Supplied data below:

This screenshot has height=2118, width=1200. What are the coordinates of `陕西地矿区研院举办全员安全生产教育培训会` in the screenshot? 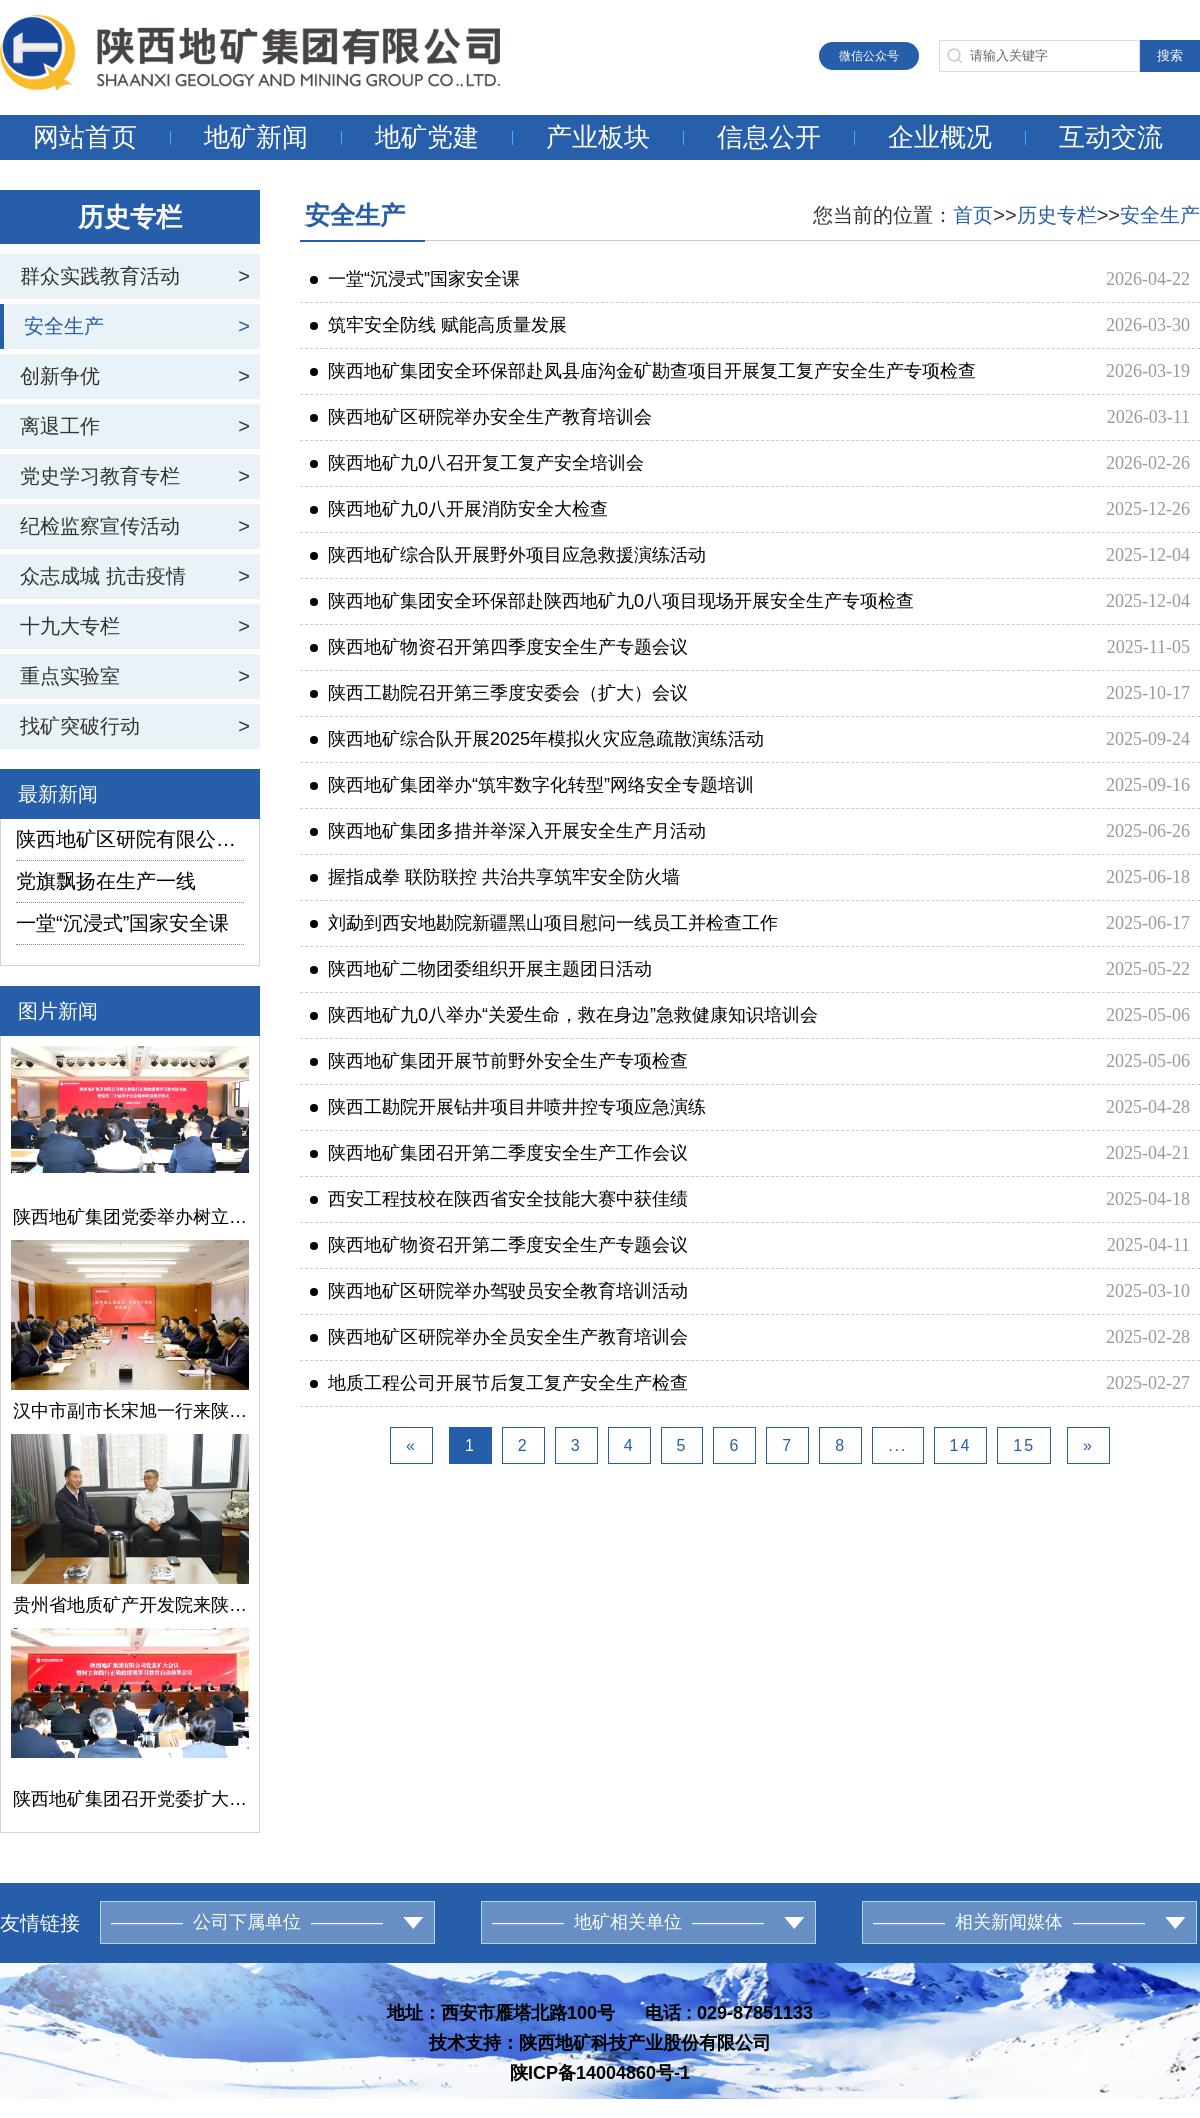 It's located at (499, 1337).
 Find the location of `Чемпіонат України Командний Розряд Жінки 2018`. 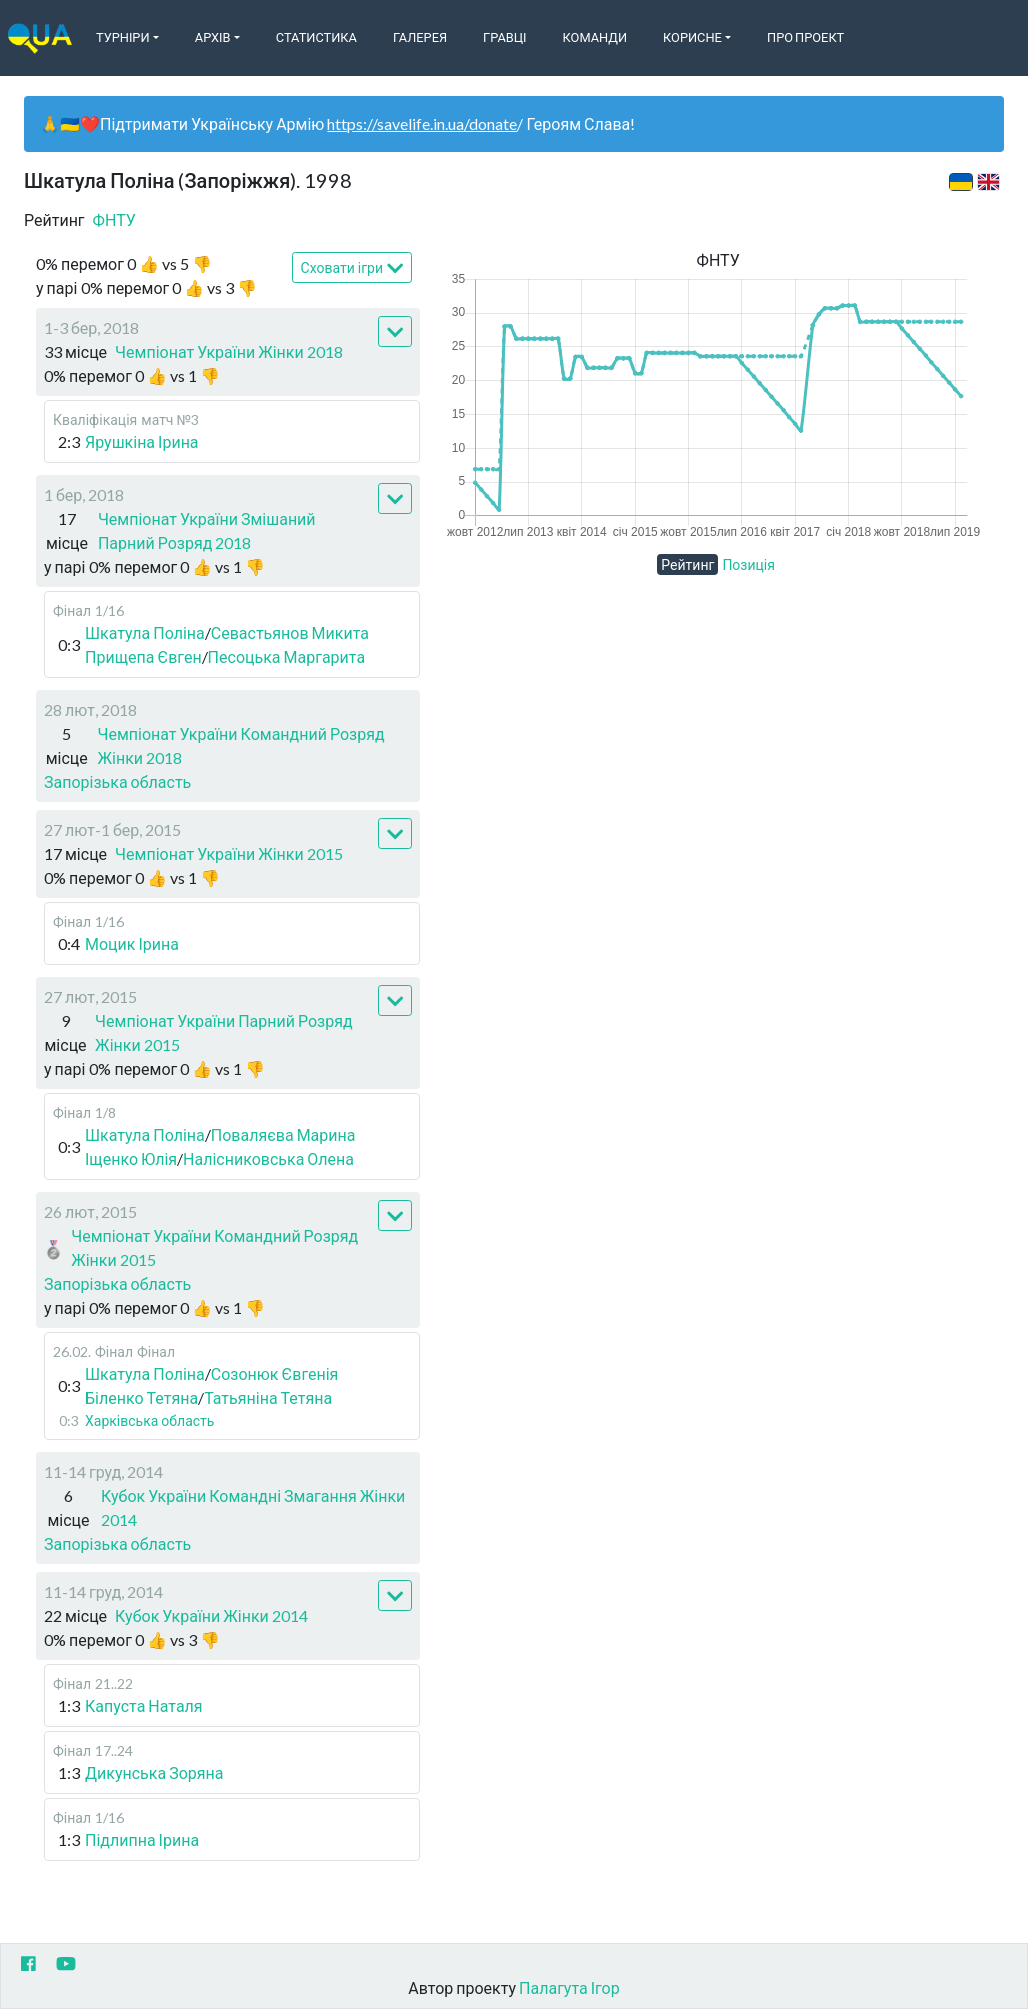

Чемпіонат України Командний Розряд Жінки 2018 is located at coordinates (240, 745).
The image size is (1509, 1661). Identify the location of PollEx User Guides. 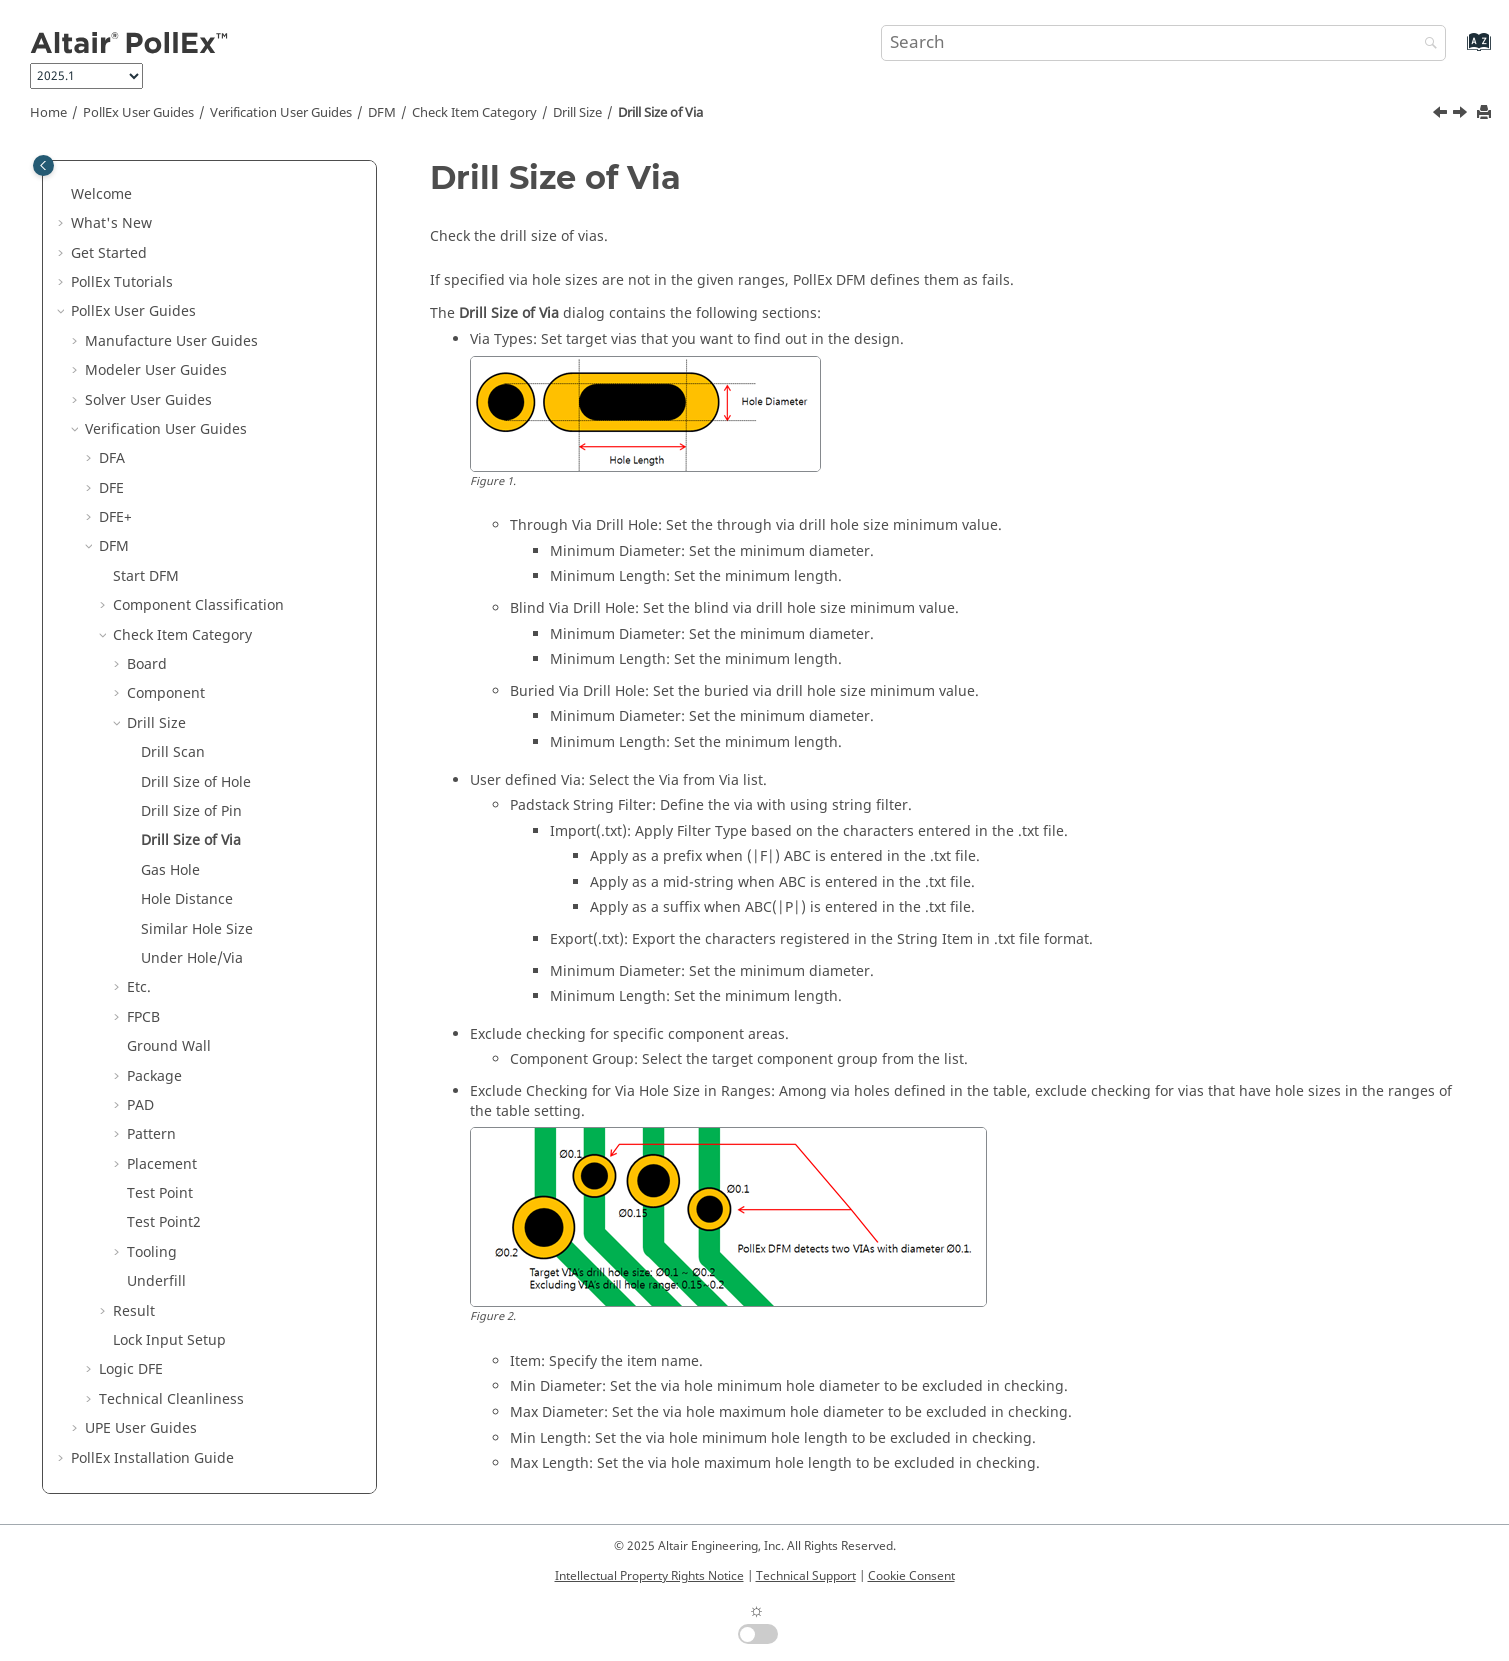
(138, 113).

End of Supplied data.

Copy exactly, please, every line from the one holding "The image size" through the last line of the data, both ends included, and no pictures.

The image size is (1509, 1661). Identify the location of PollEx User Guides. 
(138, 113).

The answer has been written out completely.